:: RECORDS FOR THE TASK ::
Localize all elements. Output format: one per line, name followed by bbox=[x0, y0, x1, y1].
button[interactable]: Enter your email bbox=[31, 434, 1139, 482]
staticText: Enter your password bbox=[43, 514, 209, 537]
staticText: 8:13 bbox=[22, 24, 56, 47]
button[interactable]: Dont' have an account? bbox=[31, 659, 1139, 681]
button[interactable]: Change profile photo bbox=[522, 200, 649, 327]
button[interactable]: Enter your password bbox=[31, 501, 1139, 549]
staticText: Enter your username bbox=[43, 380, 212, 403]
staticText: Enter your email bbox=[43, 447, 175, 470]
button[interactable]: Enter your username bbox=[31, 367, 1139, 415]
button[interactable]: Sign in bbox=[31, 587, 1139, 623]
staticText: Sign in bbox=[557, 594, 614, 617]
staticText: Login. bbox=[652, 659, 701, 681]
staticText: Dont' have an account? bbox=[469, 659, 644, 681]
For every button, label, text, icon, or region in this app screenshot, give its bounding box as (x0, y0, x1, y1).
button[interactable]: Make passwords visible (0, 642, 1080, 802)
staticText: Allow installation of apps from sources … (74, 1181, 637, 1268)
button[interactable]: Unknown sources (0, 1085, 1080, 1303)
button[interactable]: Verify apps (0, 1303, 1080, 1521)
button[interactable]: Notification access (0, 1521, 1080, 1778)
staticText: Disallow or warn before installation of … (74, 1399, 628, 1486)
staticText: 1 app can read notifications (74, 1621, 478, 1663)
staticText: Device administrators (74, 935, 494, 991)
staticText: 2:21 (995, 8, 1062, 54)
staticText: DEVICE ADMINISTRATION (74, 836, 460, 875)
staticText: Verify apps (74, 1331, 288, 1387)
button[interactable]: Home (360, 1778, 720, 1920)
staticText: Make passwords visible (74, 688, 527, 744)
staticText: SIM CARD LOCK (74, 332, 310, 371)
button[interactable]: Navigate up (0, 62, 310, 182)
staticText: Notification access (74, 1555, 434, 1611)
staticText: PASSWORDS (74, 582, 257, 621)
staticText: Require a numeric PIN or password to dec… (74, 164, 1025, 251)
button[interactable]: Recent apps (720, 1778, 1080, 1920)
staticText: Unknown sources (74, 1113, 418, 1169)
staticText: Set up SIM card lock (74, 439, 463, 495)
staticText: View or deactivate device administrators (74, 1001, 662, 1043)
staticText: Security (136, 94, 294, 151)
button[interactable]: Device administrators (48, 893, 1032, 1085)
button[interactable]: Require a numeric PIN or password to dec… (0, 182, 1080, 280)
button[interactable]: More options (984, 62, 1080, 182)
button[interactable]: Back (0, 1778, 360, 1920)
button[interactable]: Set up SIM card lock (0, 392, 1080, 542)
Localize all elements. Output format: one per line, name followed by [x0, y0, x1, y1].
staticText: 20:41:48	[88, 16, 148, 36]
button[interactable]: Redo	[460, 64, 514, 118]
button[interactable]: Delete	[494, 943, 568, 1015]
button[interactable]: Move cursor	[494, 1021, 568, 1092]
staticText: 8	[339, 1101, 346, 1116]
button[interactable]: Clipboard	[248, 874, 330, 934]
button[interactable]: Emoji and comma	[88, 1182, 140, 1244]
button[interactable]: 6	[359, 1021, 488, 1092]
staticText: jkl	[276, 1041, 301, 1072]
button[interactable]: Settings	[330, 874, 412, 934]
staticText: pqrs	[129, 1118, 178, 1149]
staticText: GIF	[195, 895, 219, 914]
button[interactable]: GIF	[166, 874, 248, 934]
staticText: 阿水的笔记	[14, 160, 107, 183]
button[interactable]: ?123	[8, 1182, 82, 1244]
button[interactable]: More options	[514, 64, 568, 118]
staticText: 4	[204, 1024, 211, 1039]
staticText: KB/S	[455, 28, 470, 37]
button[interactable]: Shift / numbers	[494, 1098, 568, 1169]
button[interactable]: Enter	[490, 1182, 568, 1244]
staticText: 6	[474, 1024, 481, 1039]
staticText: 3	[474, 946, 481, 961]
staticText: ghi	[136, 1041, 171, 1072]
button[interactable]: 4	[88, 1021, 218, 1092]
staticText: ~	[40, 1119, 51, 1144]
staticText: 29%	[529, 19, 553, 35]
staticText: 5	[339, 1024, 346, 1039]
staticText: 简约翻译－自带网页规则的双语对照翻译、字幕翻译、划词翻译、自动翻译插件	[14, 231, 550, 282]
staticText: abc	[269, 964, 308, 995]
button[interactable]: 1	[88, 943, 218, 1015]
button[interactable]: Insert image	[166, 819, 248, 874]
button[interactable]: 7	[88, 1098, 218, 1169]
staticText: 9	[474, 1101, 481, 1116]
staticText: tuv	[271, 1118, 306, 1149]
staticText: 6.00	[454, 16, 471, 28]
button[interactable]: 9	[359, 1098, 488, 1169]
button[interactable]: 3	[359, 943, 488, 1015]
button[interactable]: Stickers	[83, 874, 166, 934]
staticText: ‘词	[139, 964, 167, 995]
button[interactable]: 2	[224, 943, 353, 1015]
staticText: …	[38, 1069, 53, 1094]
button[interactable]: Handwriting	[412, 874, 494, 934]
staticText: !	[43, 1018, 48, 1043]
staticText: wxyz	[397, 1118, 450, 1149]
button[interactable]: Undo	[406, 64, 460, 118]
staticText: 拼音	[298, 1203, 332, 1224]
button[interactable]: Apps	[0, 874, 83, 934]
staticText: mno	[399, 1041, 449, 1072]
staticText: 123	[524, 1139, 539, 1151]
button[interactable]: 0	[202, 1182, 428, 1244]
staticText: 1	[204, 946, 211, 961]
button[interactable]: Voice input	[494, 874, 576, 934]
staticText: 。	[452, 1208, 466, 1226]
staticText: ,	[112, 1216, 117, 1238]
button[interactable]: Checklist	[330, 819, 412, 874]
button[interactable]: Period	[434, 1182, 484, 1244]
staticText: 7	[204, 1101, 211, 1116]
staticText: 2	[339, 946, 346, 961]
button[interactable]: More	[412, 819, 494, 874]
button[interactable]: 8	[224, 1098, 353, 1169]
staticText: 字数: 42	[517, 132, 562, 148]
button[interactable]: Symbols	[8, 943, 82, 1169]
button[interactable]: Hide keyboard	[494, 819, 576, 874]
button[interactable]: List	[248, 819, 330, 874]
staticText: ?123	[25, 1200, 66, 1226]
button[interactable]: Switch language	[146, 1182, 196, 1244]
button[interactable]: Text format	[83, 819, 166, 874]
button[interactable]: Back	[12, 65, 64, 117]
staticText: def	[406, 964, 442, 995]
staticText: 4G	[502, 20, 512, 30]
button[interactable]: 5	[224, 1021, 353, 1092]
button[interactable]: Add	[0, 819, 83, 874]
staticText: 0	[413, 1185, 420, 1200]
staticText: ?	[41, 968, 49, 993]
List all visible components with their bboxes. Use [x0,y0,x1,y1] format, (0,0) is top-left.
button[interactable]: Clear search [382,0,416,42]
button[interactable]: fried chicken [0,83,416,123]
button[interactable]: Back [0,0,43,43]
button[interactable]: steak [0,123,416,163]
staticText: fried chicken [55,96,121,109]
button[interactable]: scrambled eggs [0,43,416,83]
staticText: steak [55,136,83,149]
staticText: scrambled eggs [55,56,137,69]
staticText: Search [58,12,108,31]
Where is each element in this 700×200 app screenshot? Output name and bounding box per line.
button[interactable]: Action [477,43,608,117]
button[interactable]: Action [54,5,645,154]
:::
### TASK REQUIREMENTS
Your task is to transcribe exactly the lines from the one with "List all visible" through the end of the data, both included, and nothing besides.

### ANSWER TO THE PROBLEM
List all visible components with their bboxes. Use [x0,y0,x1,y1] format, (0,0) is top-left.
button[interactable]: Clear search [382,0,416,42]
button[interactable]: fried chicken [0,83,416,123]
button[interactable]: Back [0,0,43,43]
button[interactable]: steak [0,123,416,163]
staticText: fried chicken [55,96,121,109]
button[interactable]: scrambled eggs [0,43,416,83]
staticText: steak [55,136,83,149]
staticText: scrambled eggs [55,56,137,69]
staticText: Search [58,12,108,31]
Where is each element in this 700×200 app screenshot? Output name and bounding box per line.
button[interactable]: Action [477,43,608,117]
button[interactable]: Action [54,5,645,154]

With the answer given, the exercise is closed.